Namun sayangnya, dampak perceraian terhadap anak lebih banyak sisi negatifnya. Berikut adalah contoh dampaknya, seperti yang kami rangkum dari situs verywellfamily.com.

Dampak Emosional Perceraian Terhadap Anak

  • Terhadap anak usia dini
    Anak kesulitan memahami hal yang sedang terjadi, misalnya, mengapa mereka harus berpindah-pindah antara dua rumah. Lainnya, anak mungkin berpikir, jika orangtua mereka bisa berhenti mencintai satu sama lain, maka ada kemungkinan suatu hari nanti, orangtua mereka juga bisa berhenti mencintai mereka.
  • Pada anak usia sekolah
    Anak bisa berpikir bahwa mereka adalah penyebab perceraian kedua orangtuanya. 
  • Pada remaja
    Anak bisa merasa marah akibat perceraian dan dampak yang dihasilkannya. Anak mungkin menyalahkan salah satu orangtuanya sebagai pembuat masalah dan pemicu perceraian. 

Stress pada Anak Terkait Dampak perceraian


Ketika perceraian terjadi, artinya anak akan terpisah dengan salah satu orangtuanya, umumnya dengan ayah, karena rata-rata hak asuh anak jatuh pada ibu, terutama jika anak masih kecil. 

Tidak jarang, anak yang diasuh oleh ibu (sebagai orangtua tunggal) pun merasa tertekan dan stress. Sebuah studi pada tahun 2013 menyimpulkan, sebagian ibu menjadi kurang mengasihi dan tidak suportif setelah mengalami perceraian.

Perpisahan orangtua bukanlah hal yang paling sulit bagi sebagian anak, namun ada dampak lain yang bisa memicu stress pada anak, misalnya, anak harus pindah sekolah dan pindah rumah, artinya, anak juga akan kehilangan teman-teman mereka. Anak juga mungkin turut mengalami masalah keuangan. 
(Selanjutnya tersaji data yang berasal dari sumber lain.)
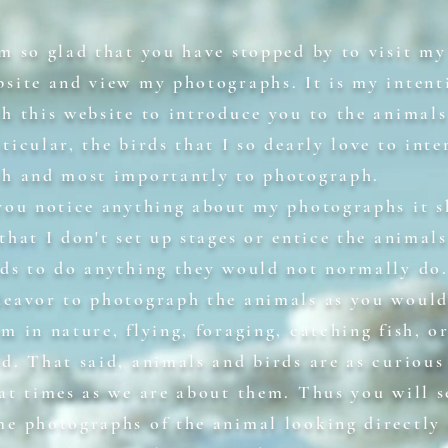
am so glad that you have stopped by to visit my
bsite and view my photographs. It is my intent
th this website to introduce you to the animals
ticular, the birds that I so dearly love to inte
th and most importantly to photograph.
 you notice anything about my photographs it 
that I don't set up stages or entice the animal
rds to do anything they would not normally do.
deavor to photograph the animals as you would
m in nature, flying, foraging, catching fish, o
od. That said, animals and birds are as curious
 at times as we are about them. Thus you will s
me photographs of the animal looking directly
Contoh, kebutuhan sehari-hari anak menjadi tidak terpenuhi, atau terpaksa pindah ke linkungan yang lebih ‘rendah’ dikarenakan harus menyesuaikan hidup dengan kondisi finansial orangtua.

Menurut informasi dari ncbi.nlm.nih.gov, masih ada banyak contoh dampak perceraian terhadap anak lainnya, di antaranya:

  1. Anak-anak yang tumbuh dengan orangtua tunggal berisiko mengalami gangguan kejiwaan serius, melakukan percobaan bunuh diri dan kecanduan terhadap narkoba.
  2. Salah satu dampak dari perceraian pada anak ialah berkurangnya prestasi secara akademis.
  3. Anak-anak korban perceraian cenderung dilecehkan atau diabaikan secara fisik.
  4. Anak-anak yang hidup dengan orangtua tunggal cenderung kurang sehat secara fisik.
  5. Anak korban perceraian cenderung lebih mengabaikan ajaran agamanya, termasuk di antaranya melakukan seks diluar pernikahan, atau hidup bersama tanpa ikatan pernikahan.
  6. Anak yang diasuh oleh keluarga kandung, biasanya lebih relijius dibandingkan anak yang hidup dengan keluarga tirinya.
  7. Anak cenderung tidak memandang pernikahan sebagai suatu hal yang sifatnya tetap (permanen) dan tidak menganggapnya sebagai komitmen seumur hidup.
  8. Melakukan kegiatan seks diluar pernikahan atau hidup bersama tanpa pernikahan juga merupakan salah satu wujud perubahan pandangan anak terhadap perilaku seksual.
  9. Anak mungkin turut menjadikan perceraian sebagai jalan keluar dari permasalahannya ketika ia menikah nanti.
  10. Anak kehilangan rutinitas harian keluarga, termasuk pula tradisi. 
  11. Anak cenderung memiliki konsep diri (cara pandang terhadap diri sendiri) dan hubungan sosial yang lebih rendah.
  12. Anak mungkin kehilangan support system-nya. Support system adalah sekumpulan orang yang berada di sekitar kita, misalnya keluarga atau teman, yang senantiasa memberikan beragam dukungan di setiap waktu kita membutuhkan.
  13. Ayah tunggal dinilai kurang peduli terhadap anak remajanya.
  14. Hubungan anak dengan kakek-neneknya melemah.
  15. Hubungan antara anak dan salah satu orangtuanya bisa melemah, dan hal ini akan berdampak pada hal lainnya.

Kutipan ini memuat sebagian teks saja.